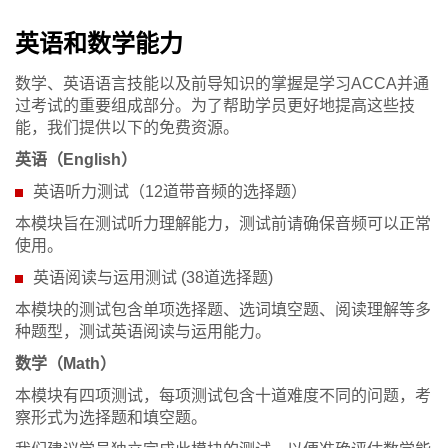
英语和数学能力
数学、英语语言技能以及前导知识的掌握是学习ACCA并通
过考试的重要组成部分。为了帮助学员更好地提高这些技
能，我们提供以下的免费资源。
英语（English）
英语听力测试（12道带音频的选择
题）
本模块旨在测试听力理解能力，测试前请确保音频可以正常
使用。
英语阅读与运用测试 (38道选择题)
本模块的测试包含单项选择题、选词填空题、阅读理解等多
种题型，测试英语阅读与运用能力。
数学（Math）
本模块有四项测试，每项测试包含十道难度不同的问题，考
察形式为选择题和填空题。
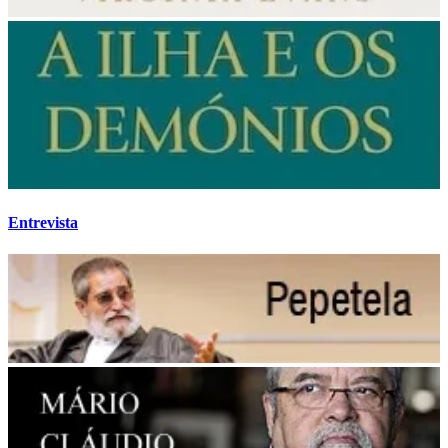
Entrevista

———

_ACTION ITEM_. Repeat exactly the lines from the one containing "能，我们提供以下的免费资源。" through the last line of the records above, both included, and leave out the pictures.

_WRITTEN SOLUTION_.
能，我们提供以下的免费资源。
英语（English）
英语听力测试（12道带音频的选择
题）
本模块旨在测试听力理解能力，测试前请确保音频可以正常
使用。
英语阅读与运用测试 (38道选择题)
本模块的测试包含单项选择题、选词填空题、阅读理解等多
种题型，测试英语阅读与运用能力。
数学（Math）
本模块有四项测试，每项测试包含十道难度不同的问题，考
察形式为选择题和填空题。
Entrevista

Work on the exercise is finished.